REQUIRED WORK — Write out, exactly as they stand, the line containing "Where is bladder in this image?" and all subsequent lines up to and including the final line of the records.

+++ DATA FOR THE TASK

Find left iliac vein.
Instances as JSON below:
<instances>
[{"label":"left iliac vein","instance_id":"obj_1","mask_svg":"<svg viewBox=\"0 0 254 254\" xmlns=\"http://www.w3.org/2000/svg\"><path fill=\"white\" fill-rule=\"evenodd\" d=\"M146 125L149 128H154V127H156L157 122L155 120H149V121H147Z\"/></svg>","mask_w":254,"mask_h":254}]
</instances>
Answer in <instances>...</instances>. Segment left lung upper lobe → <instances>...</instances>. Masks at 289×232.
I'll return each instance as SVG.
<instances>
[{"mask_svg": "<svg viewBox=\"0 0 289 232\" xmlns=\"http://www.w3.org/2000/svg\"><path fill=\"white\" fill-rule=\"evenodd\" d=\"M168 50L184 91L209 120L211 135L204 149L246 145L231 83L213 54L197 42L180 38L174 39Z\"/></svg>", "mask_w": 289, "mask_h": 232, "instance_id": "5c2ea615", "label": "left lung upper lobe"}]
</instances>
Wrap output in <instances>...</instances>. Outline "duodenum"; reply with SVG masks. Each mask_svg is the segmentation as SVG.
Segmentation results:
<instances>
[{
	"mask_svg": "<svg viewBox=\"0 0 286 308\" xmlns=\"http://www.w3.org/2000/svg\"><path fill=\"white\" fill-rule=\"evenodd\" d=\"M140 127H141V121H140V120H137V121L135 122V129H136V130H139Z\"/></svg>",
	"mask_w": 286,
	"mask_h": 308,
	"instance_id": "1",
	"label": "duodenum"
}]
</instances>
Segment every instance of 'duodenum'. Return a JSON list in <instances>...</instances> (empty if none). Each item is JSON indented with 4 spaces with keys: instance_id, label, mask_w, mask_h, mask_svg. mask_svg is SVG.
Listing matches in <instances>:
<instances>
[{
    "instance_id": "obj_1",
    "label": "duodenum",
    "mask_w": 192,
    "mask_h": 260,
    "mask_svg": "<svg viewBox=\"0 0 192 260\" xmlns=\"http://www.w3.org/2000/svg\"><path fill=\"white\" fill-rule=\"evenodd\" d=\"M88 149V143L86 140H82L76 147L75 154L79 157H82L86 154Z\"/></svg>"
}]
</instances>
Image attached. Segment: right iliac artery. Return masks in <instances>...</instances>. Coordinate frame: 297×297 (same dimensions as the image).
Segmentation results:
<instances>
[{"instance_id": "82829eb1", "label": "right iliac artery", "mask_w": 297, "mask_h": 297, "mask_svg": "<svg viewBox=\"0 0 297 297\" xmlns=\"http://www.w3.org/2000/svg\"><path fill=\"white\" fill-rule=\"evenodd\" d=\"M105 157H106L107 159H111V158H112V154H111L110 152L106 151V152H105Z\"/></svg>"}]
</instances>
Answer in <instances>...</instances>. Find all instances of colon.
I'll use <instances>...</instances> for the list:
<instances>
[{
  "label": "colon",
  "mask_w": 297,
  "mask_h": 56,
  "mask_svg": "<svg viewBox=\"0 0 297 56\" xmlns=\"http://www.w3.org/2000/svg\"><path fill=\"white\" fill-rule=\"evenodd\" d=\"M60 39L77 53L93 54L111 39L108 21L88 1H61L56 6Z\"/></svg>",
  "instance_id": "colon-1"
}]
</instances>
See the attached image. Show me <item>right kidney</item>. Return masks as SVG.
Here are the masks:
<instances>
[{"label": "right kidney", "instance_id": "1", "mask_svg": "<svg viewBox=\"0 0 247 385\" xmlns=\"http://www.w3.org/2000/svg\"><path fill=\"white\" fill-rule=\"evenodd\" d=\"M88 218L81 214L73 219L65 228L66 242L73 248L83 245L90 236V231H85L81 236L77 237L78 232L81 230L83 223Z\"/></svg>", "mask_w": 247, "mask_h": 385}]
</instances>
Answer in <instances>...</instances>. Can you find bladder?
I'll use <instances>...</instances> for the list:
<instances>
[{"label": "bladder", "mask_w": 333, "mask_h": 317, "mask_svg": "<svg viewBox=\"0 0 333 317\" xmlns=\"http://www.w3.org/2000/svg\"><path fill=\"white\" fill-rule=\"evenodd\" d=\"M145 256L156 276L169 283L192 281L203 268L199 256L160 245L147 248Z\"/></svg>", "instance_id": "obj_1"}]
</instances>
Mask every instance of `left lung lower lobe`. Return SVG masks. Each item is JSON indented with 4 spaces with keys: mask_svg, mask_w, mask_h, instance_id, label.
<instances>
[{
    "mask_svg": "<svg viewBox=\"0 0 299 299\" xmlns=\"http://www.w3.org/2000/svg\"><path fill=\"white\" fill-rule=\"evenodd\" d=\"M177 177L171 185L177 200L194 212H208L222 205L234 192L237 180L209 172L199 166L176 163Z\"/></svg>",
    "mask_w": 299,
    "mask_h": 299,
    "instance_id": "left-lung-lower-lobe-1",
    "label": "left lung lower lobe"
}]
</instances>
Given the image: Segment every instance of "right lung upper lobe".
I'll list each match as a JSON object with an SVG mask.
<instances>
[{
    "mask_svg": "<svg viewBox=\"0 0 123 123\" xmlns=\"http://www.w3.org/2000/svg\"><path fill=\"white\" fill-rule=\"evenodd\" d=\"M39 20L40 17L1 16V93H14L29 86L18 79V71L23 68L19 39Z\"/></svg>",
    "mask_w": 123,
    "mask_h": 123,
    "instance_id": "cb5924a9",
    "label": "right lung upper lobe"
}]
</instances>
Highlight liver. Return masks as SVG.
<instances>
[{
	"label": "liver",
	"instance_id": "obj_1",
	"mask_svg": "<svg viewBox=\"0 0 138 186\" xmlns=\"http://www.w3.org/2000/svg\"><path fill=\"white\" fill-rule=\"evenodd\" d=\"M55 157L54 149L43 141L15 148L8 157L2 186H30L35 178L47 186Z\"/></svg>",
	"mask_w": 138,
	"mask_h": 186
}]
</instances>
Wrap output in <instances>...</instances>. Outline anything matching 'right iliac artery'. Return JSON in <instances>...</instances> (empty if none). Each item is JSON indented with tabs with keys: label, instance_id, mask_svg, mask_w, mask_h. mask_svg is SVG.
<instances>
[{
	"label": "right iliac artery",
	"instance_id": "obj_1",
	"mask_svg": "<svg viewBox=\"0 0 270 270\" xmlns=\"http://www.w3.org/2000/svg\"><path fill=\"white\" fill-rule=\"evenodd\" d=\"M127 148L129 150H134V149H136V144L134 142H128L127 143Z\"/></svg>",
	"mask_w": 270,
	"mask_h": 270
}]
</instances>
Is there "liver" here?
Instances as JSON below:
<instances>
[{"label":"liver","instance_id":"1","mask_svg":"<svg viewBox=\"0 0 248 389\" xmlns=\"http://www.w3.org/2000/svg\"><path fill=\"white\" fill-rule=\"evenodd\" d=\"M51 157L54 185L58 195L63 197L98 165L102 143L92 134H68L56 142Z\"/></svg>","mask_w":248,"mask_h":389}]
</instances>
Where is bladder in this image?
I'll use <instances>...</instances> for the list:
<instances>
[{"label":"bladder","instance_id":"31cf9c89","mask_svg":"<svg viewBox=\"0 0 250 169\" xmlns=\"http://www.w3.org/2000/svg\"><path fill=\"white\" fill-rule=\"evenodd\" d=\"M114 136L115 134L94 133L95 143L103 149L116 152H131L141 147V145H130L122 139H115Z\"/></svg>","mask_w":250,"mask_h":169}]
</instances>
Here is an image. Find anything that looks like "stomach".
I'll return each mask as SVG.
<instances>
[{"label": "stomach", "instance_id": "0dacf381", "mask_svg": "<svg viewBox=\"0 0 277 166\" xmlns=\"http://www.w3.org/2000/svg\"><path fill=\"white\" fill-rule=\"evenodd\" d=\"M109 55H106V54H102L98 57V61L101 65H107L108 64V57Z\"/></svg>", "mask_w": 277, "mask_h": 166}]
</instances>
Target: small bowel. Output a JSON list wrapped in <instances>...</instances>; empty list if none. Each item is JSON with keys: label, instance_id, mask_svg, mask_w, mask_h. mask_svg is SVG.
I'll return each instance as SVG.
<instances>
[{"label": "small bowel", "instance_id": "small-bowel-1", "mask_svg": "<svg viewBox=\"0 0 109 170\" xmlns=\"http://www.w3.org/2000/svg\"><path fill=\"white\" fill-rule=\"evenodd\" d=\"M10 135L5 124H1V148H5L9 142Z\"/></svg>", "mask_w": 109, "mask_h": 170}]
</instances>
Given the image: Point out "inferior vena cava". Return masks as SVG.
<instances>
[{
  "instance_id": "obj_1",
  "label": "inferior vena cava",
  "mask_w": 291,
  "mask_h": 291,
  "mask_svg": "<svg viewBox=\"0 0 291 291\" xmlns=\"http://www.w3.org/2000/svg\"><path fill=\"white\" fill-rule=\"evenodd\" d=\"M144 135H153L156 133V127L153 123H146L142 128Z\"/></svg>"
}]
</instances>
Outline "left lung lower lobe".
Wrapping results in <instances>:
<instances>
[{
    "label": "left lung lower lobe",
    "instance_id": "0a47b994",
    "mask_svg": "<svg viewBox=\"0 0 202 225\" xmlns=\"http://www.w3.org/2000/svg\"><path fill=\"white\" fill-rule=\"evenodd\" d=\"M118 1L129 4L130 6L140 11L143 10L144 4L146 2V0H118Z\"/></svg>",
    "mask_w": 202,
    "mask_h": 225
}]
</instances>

++++++

RESULT OF THE TASK —
Where is bladder in this image?
I'll use <instances>...</instances> for the list:
<instances>
[{"label":"bladder","instance_id":"31cf9c89","mask_svg":"<svg viewBox=\"0 0 250 169\" xmlns=\"http://www.w3.org/2000/svg\"><path fill=\"white\" fill-rule=\"evenodd\" d=\"M114 136L115 134L94 133L95 143L103 149L116 152H131L141 147V145H130L122 139H115Z\"/></svg>","mask_w":250,"mask_h":169}]
</instances>
Here is an image. Find anything that looks like "stomach".
I'll return each mask as SVG.
<instances>
[{"label": "stomach", "instance_id": "0dacf381", "mask_svg": "<svg viewBox=\"0 0 277 166\" xmlns=\"http://www.w3.org/2000/svg\"><path fill=\"white\" fill-rule=\"evenodd\" d=\"M109 55H106V54H102L98 57V61L101 65H107L108 64V57Z\"/></svg>", "mask_w": 277, "mask_h": 166}]
</instances>
Target: small bowel. Output a JSON list wrapped in <instances>...</instances>; empty list if none. Each item is JSON with keys: label, instance_id, mask_svg, mask_w, mask_h. mask_svg is SVG.
I'll return each instance as SVG.
<instances>
[{"label": "small bowel", "instance_id": "small-bowel-1", "mask_svg": "<svg viewBox=\"0 0 109 170\" xmlns=\"http://www.w3.org/2000/svg\"><path fill=\"white\" fill-rule=\"evenodd\" d=\"M10 135L5 124H1V148H5L9 142Z\"/></svg>", "mask_w": 109, "mask_h": 170}]
</instances>
Given the image: Point out "inferior vena cava". Return masks as SVG.
<instances>
[{
  "instance_id": "obj_1",
  "label": "inferior vena cava",
  "mask_w": 291,
  "mask_h": 291,
  "mask_svg": "<svg viewBox=\"0 0 291 291\" xmlns=\"http://www.w3.org/2000/svg\"><path fill=\"white\" fill-rule=\"evenodd\" d=\"M144 135H153L156 133V127L153 123H146L142 128Z\"/></svg>"
}]
</instances>
Outline "left lung lower lobe".
Wrapping results in <instances>:
<instances>
[{
    "label": "left lung lower lobe",
    "instance_id": "0a47b994",
    "mask_svg": "<svg viewBox=\"0 0 202 225\" xmlns=\"http://www.w3.org/2000/svg\"><path fill=\"white\" fill-rule=\"evenodd\" d=\"M118 1L129 4L130 6L140 11L143 10L144 4L146 2V0H118Z\"/></svg>",
    "mask_w": 202,
    "mask_h": 225
}]
</instances>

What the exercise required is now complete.